Artykuł
Wszyscy jesteśmy foliarzami
Przyjąłem wszystkie dawki szczepionki, ale mam znajomych – i to często ludzi z doktoratami z nauk ścisłych – którzy tego nie zrobili. Nie są to osoby bezrozumne – raczej inaczej szacują ryzyka
Wyznawcy kultu cargo w czasie ceremonii pozorowanej na amerykańską paradę wojskową, Sulphur Bay, Vanuatu, 1 stycznia 1995 r.
Z Kamilem Kuleszą rozmawia Dariusz Koźlenko
Mamy XXI w., a wierzymy w płaską Ziemię, reptilianów, chipy w szczepionkach, urządzenia, dzięki którym można czytać nasze myśli. Czyste foliarstwo. Czy to znak naszych czasów?

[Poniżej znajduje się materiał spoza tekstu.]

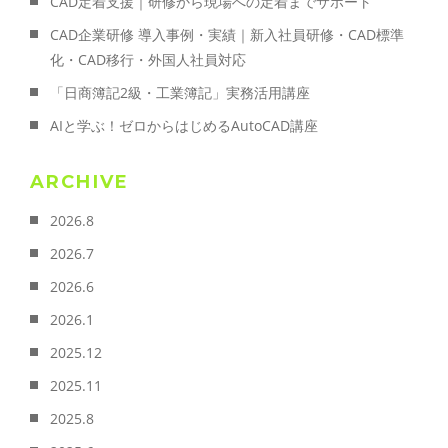
CAD定着支援｜研修から現場への定着までサポート
CAD企業研修 導入事例・実績｜新入社員研修・CAD標準
化・CAD移行・外国人社員対応
「日商簿記2級・工業簿記」実務活用講座
AIと学ぶ！ゼロからはじめるAutoCAD講座
ARCHIVE
2026.8
2026.7
2026.6
2026.1
2025.12
2025.11
2025.8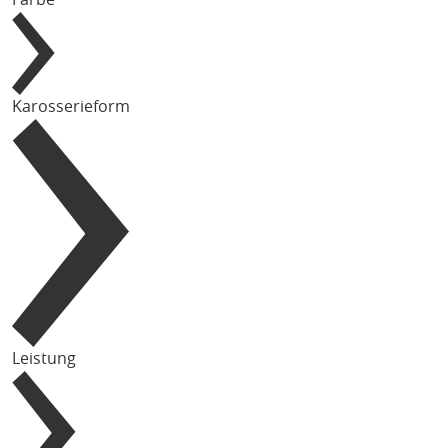
Karosserieform
Leistung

W Polsce pojęcie foliarstwa jest popularne od niedawna, ale w kulturze anglosaskiej co najmniej od kilkudziesięciu lat. Tam używa się terminu „tin foil hat”. Nazwa wzięła się od kapeluszy z folii aluminiowej, które nosili ludzie wierzący w możliwość czytania myśli czy wpływania na czyjś umysł. Wyobrażano sobie, że folia skutecznie ekranuje, więc kapelusze miały izolować od tych wpływów. Powodowany ciekawością badawczą zespół z MIT postanowił sprawdzić, jak jest naprawdę. Swoją drogą chętnie przyjrzałbym się temu, jak ktoś próbuje zrealizować taki projekt, zwłaszcza wykorzystując do tego drogą aparaturę, w ramach nauki polskiej. Jestem przekonany, że szybko pomysłodawcom wybito by z głowy zajmowanie się takimi „głupotami”. Na MIT zabrakło odpowiedniego nadzoru – stosowne eksperymenty zaplanowano i przeprowadzono. Wyniki zostały opublikowane i odbiły się szerokim echem.